Exercise objective:
In the listing, find every line that has the string "مطلب" and copy it.
====================
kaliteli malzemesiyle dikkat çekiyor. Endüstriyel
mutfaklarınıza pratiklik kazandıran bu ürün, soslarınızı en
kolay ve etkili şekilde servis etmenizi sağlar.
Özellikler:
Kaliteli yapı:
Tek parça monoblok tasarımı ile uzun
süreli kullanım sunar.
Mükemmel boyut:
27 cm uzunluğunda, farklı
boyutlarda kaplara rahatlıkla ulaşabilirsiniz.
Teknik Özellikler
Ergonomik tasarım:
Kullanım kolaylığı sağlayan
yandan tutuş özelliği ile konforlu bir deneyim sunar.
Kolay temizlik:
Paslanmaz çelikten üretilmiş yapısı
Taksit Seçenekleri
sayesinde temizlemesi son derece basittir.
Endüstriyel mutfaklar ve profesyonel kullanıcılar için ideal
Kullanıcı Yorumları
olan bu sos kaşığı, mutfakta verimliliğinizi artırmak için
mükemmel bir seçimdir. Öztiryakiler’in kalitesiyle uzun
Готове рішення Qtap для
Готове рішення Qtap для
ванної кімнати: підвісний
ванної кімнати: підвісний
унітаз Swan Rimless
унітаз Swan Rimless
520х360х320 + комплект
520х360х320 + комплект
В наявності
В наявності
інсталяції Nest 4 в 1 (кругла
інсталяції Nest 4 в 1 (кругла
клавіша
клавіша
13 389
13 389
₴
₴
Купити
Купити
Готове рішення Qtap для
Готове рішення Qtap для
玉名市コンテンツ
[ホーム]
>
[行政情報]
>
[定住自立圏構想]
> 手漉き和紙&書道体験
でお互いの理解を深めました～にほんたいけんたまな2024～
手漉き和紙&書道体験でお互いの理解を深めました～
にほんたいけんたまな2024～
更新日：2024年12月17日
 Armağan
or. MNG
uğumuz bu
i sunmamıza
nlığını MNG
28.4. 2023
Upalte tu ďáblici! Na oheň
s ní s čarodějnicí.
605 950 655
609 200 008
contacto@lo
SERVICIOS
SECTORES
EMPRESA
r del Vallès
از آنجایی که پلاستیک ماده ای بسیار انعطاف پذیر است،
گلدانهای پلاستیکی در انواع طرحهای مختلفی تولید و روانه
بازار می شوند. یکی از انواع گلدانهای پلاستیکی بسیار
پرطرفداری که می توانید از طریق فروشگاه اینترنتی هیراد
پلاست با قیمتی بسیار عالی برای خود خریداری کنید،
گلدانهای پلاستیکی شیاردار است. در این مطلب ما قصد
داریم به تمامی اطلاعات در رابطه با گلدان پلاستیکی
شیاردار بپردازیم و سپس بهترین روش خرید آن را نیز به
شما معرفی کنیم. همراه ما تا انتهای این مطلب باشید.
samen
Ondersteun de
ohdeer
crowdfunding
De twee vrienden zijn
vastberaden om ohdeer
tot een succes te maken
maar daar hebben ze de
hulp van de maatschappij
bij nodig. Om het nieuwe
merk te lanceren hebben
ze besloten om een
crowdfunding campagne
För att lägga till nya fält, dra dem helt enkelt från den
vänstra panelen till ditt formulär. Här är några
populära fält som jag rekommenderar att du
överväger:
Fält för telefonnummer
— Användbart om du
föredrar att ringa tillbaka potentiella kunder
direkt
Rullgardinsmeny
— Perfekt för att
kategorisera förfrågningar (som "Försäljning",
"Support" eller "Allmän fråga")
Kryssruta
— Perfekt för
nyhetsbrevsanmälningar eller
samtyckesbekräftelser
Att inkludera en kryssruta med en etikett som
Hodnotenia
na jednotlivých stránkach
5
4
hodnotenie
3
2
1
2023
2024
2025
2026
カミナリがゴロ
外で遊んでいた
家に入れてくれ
====================
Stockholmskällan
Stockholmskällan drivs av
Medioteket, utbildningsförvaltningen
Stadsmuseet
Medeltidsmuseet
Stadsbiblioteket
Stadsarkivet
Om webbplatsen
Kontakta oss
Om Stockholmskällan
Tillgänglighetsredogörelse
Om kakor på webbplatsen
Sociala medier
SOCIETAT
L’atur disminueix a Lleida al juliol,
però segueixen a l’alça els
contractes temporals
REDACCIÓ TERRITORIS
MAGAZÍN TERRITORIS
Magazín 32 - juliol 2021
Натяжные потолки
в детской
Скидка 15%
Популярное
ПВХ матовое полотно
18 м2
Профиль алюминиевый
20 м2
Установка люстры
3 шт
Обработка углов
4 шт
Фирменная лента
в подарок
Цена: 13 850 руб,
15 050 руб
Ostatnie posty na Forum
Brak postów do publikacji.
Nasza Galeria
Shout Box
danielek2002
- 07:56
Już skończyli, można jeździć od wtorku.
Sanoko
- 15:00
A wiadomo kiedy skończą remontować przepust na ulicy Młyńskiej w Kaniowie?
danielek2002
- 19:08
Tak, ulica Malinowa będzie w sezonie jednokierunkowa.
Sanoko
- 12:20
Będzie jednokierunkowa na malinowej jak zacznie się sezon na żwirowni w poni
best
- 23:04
====================
Exercise answer:
گلدانهای پلاستیکی شیاردار است. در این مطلب ما قصد
شما معرفی کنیم. همراه ما تا انتهای این مطلب باشید.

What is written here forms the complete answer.